Senator for Rivers east
- Incumbent
- Assumed office 13 June 2023

Personal details
- Born: Allwell Heacho Onyesoh 26 December 1960 (age 65) Rivers State, Nigeria.
- Occupation: Politician

= Onyesoh Alwell =

Nigerian politician

Allwell Heacho Onyesoh (born 26 December 1960) is a Nigerian politician from Rivers State, Nigeria. He is a senator of the Federal Republic of Nigeria, representing Rivers East Senatorial District. He served as former Commissioner for Education and later Commissioner for Sports under former Governor Peter Odili.
==Career==
He was appointed in 2008 as Chairman of Senior Secondary School Management Board where he employed about thirteen thousand One Hundred and Fifty-Five, (13,155) graduate Teachers in Rivers state during the administration of Rt. Honourable Chibuike Rotimi Amaechi.

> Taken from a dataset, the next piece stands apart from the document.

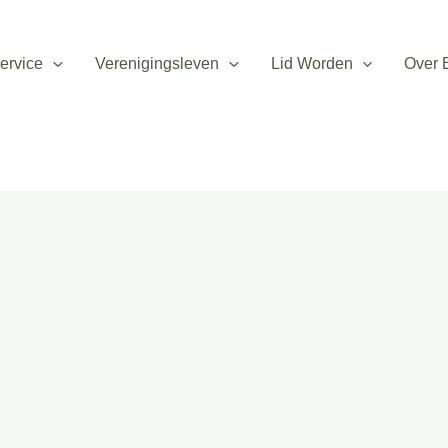
ervice
Verenigingsleven
Lid Worden
Over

=== Senate Involvement ===
On February 25, 2023, Allwell Heacho Onyesoh was elected as the Senator representing Rivers East, making him the first person from Etche to be elected to the Senate of the Federal Republic of Nigeria under the platform of the People's Democratic Party (PDP). He succeeded Senator George Thompson Sekibo.

Upon joining the 10th National Assembly, Senator Onyesoh was appointed Chairman of the Senate Standing Committee on Federal Character and Inter-Governmental Affairs by the President of the Senate, Senator Godswill Akpabio. Additionally, he serves as Deputy Chairman of the Senate Committee on Petroleum Resources (Upstream) and is a member of several other Senate Committees, including Ethics, Privileges, and Public Petitions.